Items listed in a dataset:
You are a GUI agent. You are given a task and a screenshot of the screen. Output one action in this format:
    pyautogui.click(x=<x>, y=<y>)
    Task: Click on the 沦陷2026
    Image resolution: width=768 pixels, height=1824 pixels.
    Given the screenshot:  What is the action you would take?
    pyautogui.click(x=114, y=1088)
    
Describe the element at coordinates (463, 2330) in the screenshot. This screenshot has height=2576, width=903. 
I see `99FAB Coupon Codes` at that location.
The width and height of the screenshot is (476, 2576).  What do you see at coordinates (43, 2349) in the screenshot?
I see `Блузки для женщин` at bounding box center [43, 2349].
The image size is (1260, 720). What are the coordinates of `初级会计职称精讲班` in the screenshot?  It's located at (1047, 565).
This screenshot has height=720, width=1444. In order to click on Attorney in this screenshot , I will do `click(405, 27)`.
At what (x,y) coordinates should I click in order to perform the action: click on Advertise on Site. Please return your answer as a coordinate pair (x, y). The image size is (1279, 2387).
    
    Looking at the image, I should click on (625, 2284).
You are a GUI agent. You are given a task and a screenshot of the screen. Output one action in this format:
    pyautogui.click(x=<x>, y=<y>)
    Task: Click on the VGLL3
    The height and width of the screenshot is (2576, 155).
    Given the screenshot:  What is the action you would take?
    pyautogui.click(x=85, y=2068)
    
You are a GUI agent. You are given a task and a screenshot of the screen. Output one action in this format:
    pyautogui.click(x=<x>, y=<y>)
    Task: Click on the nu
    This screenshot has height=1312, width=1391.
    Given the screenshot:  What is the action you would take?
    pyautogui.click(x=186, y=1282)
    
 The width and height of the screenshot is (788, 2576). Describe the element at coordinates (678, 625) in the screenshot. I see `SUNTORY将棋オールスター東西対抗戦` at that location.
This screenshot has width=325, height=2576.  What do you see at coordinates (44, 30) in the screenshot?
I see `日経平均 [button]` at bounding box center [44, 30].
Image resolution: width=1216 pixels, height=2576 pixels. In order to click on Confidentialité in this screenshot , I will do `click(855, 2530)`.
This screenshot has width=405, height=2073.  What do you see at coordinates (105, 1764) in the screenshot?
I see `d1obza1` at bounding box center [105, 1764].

• **EXERCISE BRIEF**
Retype, exactly and in full, the lines above from the one containing "The image size is (1260, 720)." through the one containing "Task: Click on the VGLL3".

• **EXERCISE RESPONSE**
The image size is (1260, 720). What are the coordinates of `初级会计职称精讲班` in the screenshot?  It's located at (1047, 565).
This screenshot has height=720, width=1444. In order to click on Attorney in this screenshot , I will do `click(405, 27)`.
At what (x,y) coordinates should I click in order to perform the action: click on Advertise on Site. Please return your answer as a coordinate pair (x, y). The image size is (1279, 2387).
    
    Looking at the image, I should click on (625, 2284).
You are a GUI agent. You are given a task and a screenshot of the screen. Output one action in this format:
    pyautogui.click(x=<x>, y=<y>)
    Task: Click on the VGLL3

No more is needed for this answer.